Dataset entries

• • • •

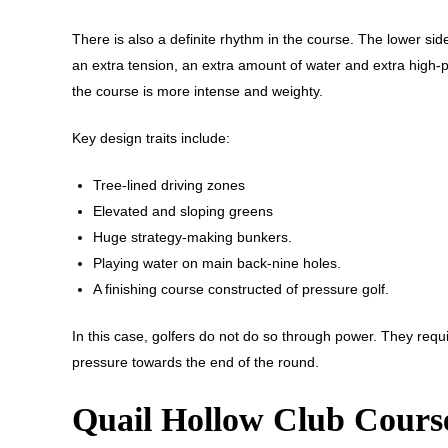
There is also a definite rhythm in the course. The lower si
an extra tension, an extra amount of water and extra high-p
the course is more intense and weighty.
Key design traits include:
Tree-lined driving zones
Elevated and sloping greens
Huge strategy-making bunkers.
Playing water on main back-nine holes.
A finishing course constructed of pressure golf.
In this case, golfers do not do so through power. They requir
pressure towards the end of the round.
Quail Hollow Club Cours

• • • •

Aim of the task
For this exercise, transcribe the entries above exactly, without any pictures.

Exercise answer
There is also a definite rhythm in the course. The lower si
an extra tension, an extra amount of water and extra high-p
the course is more intense and weighty.
Key design traits include:
Tree-lined driving zones
Elevated and sloping greens
Huge strategy-making bunkers.
Playing water on main back-nine holes.
A finishing course constructed of pressure golf.
In this case, golfers do not do so through power. They requir
pressure towards the end of the round.
Quail Hollow Club Cours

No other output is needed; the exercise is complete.